-- Source material --
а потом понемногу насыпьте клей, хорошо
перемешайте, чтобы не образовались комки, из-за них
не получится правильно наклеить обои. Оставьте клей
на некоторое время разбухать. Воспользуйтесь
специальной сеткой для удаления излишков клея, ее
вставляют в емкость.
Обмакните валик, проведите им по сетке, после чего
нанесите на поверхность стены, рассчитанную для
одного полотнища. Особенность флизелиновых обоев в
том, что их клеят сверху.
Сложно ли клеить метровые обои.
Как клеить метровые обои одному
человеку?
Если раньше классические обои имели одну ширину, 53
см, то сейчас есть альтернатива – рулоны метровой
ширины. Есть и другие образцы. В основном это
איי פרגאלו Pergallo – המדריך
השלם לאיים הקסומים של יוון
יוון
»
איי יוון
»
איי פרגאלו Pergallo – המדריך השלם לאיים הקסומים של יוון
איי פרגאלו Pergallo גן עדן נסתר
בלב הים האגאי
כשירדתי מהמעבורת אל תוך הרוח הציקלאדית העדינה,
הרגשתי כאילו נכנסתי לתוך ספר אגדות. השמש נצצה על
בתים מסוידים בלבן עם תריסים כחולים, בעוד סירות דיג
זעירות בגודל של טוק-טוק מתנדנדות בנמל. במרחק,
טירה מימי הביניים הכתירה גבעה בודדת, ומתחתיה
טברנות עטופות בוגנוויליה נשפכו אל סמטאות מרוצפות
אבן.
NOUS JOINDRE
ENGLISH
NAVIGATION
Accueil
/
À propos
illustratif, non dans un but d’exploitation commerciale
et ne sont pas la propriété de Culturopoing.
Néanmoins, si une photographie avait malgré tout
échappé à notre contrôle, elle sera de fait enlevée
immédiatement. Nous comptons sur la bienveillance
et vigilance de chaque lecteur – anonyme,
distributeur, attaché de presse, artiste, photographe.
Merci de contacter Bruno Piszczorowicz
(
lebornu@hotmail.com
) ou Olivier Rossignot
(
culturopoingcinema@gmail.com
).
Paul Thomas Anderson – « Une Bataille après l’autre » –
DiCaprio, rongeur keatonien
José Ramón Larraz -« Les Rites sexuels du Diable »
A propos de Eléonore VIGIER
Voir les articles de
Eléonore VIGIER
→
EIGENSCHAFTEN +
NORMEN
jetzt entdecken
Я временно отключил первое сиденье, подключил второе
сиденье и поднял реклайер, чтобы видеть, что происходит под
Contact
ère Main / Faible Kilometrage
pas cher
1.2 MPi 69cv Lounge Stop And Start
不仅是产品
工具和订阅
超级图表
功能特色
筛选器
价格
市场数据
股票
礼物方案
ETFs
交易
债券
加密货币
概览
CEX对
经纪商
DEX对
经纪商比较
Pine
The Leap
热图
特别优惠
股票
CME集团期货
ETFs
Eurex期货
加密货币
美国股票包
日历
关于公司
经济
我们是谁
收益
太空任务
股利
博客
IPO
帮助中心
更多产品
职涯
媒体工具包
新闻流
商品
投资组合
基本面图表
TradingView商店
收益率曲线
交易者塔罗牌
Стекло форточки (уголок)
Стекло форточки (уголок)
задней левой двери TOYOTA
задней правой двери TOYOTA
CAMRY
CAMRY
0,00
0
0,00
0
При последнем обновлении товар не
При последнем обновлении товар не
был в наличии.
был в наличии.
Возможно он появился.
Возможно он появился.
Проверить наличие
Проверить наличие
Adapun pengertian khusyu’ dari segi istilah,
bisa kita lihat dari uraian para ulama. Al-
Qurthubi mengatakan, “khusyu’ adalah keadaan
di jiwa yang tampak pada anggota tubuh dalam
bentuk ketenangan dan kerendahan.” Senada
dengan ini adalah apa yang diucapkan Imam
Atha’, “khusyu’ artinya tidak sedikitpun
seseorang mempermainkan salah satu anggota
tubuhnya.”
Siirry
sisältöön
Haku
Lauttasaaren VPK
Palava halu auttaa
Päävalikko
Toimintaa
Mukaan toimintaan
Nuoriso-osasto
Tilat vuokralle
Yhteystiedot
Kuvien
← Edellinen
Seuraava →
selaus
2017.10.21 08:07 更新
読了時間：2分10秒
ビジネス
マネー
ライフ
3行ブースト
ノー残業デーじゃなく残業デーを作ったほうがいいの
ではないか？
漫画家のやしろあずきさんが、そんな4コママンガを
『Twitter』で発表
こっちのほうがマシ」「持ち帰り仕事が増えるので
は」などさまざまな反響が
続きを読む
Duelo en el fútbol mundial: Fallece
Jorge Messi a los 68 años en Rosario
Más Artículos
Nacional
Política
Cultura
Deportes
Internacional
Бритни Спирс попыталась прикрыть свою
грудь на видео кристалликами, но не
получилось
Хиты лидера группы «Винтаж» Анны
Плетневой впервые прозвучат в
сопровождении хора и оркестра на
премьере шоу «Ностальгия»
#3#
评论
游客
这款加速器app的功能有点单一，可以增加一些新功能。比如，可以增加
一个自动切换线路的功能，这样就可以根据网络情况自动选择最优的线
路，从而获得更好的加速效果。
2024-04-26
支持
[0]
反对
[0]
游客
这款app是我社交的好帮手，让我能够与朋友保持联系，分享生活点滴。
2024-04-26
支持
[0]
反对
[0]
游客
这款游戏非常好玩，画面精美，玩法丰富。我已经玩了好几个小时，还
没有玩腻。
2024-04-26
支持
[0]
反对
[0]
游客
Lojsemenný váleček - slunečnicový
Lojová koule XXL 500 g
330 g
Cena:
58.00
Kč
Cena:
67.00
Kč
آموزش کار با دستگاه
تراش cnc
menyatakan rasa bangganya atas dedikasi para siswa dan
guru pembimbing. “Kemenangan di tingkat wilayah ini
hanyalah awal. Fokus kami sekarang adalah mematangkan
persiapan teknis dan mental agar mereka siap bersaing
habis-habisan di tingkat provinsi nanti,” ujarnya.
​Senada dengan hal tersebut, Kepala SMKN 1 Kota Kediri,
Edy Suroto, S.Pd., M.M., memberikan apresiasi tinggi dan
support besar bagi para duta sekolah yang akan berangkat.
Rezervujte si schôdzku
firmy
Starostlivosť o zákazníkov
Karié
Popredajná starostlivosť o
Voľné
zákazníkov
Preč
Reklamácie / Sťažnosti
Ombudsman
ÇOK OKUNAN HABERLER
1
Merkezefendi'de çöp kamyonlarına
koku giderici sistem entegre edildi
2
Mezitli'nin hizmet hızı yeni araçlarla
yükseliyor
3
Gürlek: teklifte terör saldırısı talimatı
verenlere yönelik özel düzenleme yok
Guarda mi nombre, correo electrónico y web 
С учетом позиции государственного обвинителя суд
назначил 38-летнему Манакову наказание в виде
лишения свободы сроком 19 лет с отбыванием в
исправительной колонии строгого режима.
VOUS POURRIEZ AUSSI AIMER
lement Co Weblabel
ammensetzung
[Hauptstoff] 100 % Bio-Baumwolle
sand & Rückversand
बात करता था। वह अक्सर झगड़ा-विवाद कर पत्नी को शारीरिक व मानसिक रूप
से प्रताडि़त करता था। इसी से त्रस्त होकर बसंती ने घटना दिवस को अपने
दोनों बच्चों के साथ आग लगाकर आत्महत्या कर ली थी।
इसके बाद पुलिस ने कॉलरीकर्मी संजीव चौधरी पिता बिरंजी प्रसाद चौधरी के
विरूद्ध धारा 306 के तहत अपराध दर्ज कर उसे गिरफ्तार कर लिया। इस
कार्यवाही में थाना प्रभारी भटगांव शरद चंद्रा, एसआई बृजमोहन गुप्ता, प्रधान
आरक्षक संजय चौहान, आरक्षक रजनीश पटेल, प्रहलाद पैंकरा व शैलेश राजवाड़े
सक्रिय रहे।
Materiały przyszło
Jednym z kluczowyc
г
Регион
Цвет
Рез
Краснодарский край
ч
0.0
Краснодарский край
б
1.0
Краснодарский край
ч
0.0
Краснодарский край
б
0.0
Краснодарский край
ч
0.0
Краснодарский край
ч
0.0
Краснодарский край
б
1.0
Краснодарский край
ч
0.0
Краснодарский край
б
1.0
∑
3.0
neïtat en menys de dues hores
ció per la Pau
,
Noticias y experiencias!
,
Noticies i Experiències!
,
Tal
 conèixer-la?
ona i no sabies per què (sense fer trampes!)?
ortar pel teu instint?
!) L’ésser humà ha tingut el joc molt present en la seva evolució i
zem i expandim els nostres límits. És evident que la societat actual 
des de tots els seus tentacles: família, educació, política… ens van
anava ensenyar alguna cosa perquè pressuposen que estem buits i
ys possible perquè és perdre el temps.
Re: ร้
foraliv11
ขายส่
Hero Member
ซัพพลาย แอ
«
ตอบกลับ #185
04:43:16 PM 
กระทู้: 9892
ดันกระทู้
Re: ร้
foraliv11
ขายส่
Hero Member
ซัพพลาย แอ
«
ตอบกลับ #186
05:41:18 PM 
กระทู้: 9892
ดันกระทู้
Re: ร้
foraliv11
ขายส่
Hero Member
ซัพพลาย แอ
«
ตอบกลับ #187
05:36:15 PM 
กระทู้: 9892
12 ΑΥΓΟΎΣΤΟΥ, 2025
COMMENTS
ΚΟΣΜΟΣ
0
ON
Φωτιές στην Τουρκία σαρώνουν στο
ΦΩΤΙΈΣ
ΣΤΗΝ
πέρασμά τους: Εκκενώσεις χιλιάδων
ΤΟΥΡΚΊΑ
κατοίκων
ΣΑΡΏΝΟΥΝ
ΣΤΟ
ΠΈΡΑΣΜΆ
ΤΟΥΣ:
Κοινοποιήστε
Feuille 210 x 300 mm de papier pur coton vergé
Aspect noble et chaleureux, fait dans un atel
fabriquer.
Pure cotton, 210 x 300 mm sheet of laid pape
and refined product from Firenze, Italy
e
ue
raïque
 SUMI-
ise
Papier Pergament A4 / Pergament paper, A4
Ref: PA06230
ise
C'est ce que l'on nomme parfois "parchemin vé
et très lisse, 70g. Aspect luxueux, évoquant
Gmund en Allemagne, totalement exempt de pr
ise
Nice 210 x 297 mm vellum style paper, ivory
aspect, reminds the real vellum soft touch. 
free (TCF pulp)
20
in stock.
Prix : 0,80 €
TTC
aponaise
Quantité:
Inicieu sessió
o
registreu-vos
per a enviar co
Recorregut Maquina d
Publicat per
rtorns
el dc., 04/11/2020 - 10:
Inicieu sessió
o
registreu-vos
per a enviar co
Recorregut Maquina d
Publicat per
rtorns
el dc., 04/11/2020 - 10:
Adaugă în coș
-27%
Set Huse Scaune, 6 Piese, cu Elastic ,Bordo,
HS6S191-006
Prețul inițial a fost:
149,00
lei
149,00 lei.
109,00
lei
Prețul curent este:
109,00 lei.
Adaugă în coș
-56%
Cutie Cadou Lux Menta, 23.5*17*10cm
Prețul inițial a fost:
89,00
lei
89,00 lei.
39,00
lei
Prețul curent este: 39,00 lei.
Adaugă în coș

-- What is needed --
Show the lines above with "Pergallo".

-- Output for this exercise --
איי פרגאלו Pergallo – המדריך
איי פרגאלו Pergallo – המדריך השלם לאיים הקסומים של יוון
איי פרגאלו Pergallo גן עדן נסתר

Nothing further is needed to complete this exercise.